= Imoh Moffat =

Nigerian statistician and politician

Imoh Udo Moffat (born 10 April 1968) is a Nigerian statistician and politician. He has served as the Commissioner for Science and Technology in Akwa Ibom State since August 2020 and was reappointed under Governor Umo Bassey Eno in July 2023.

==Early life and education==
Moffat was born on 10 April 1968 in Etim Ekpo Local Government Area of Akwa Ibom State.

==Career==
He began his academic career in 1994 as a Graduate Assistant in the Department of Mathematics, Statistics & Computer Science at the University of Uyo. He holds an M.Sc. in Mathematical Statistics from the University of Calabar (2000) and a Ph.D. from Rivers State University of Science & Technology (2008). Through the years, he advanced in rank, Senior Lecturer (2011), Associate Professor (2017), and full Professor (2022). Academic Career at the University of Uyo, Moffat has lectured in mathematical sciences for nearly three decades.

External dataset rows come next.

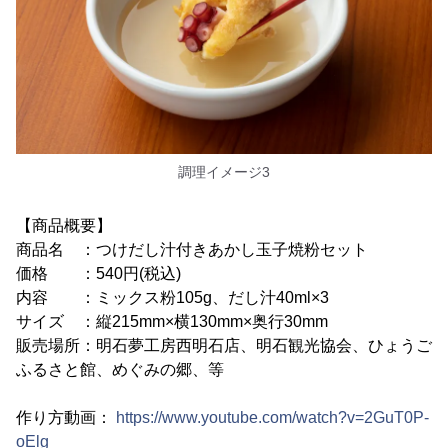
調理イメージ3
【商品概要】
商品名 ：つけだし汁付きあかし玉子焼粉セット
価格 ：540円(税込)
内容 ：ミックス粉105g、だし汁40ml×3
サイズ ：縦215mm×横130mm×奥行30mm
販売場所：明石夢工房西明石店、明石観光協会、ひょうご
ふるさと館、めぐみの郷、等
作り方動画：
https://www.youtube.com/watch?v=2GuT0P-
oElg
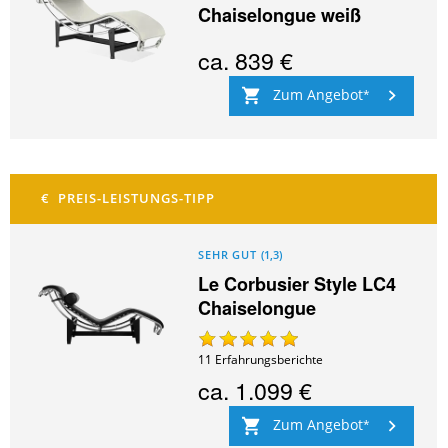
Chaiselongue weiß
ca.
839 €
Zum Angebot
SEHR GUT
(
1,3
)
Le Corbusier Style LC4
Chaiselongue
11
Erfahrungsberichte
ca.
1.099 €
Zum Angebot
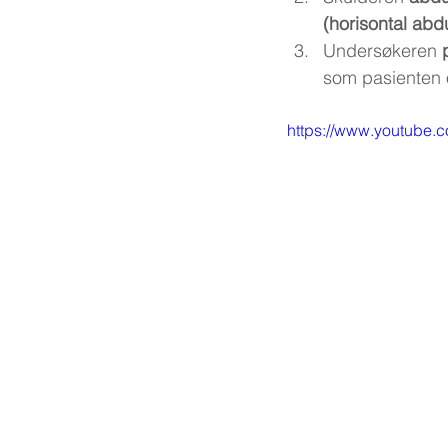
(horisontal abd
Undersøkeren 
som pasienten 
https://www.youtube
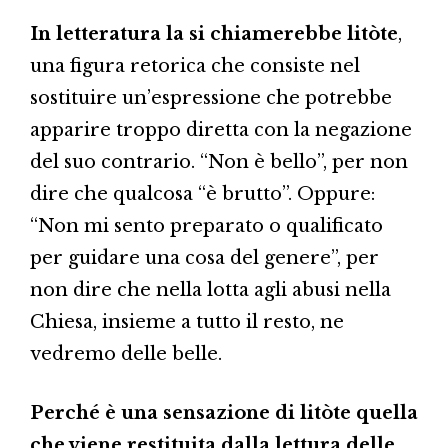
In letteratura la si chiamerebbe litòte
,
una figura retorica che consiste nel
sostituire un’espressione che potrebbe
apparire troppo diretta con la negazione
del suo contrario. “Non è bello”, per non
dire che qualcosa “è brutto”. Oppure:
“Non mi sento preparato o qualificato
per guidare una cosa del genere”, per
non dire che nella lotta agli abusi nella
Chiesa, insieme a tutto il resto, ne
vedremo delle belle.
Perché è una sensazione di litòte quella
che viene restituita dalla lettura delle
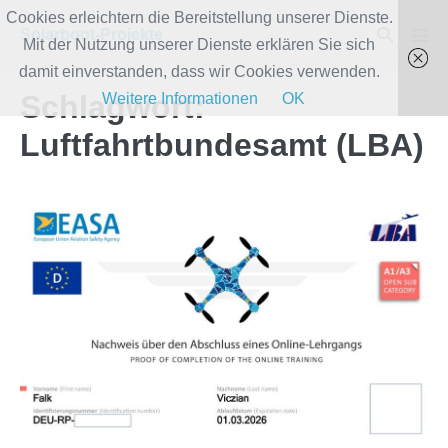
Zum
Cookies erleichtern die Bereitstellung unserer Dienste.
Suche-
Solarboot-Projekte
Inhalt
Mit der Nutzung unserer Dienste erklären Sie sich
Men
Schalter
Scha
springen
damit einverstanden, dass wir Cookies verwenden.
Schlagwort:
Weitere Informationen
OK
Luftfahrtbundesamt (LBA)
LBA-
zertifizierter
Drohnen-
Pilot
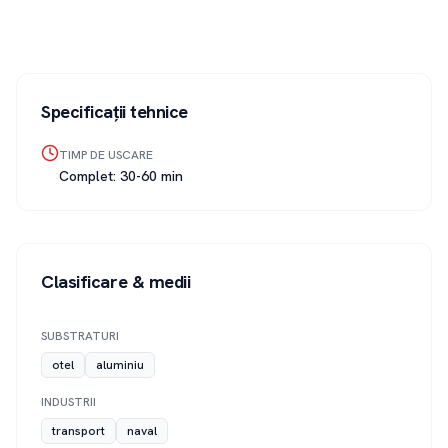
Specificații tehnice
TIMP DE USCARE
Complet: 30-60 min
Clasificare & medii
SUBSTRATURI
otel
aluminiu
INDUSTRII
transport
naval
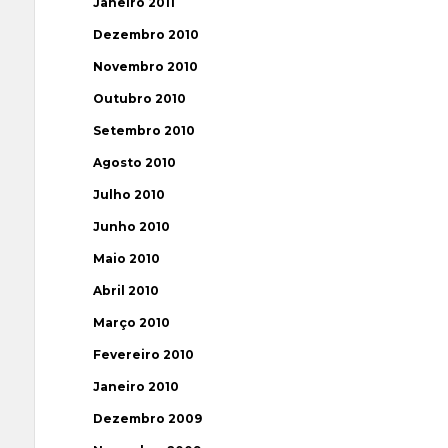
Janeiro 2011
Dezembro 2010
Novembro 2010
Outubro 2010
Setembro 2010
Agosto 2010
Julho 2010
Junho 2010
Maio 2010
Abril 2010
Março 2010
Fevereiro 2010
Janeiro 2010
Dezembro 2009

Moffat was first appointed Commissioner for Science and Technology on 3 August 2020 under Governor Udom Emmanuel. In that role, he led infrastructure and digital upgrades in the ministry, this includes restoring electricity, refurbishing vehicles, restoring internet, upgrading laboratories, and establishing computer labs in secondary schools across the state. He conducted an assessment of the underutilized Ibom e-library, advocating for its swift rehabilitation and exploring a public – private partnership model to revive its services. On 27 July 2023, Governor Umo Bassey Eno retained Moffat in the executive council as Commissioner for Science and Technology.

==Personal life==
Moffat is married, has five children, and practices Christianity.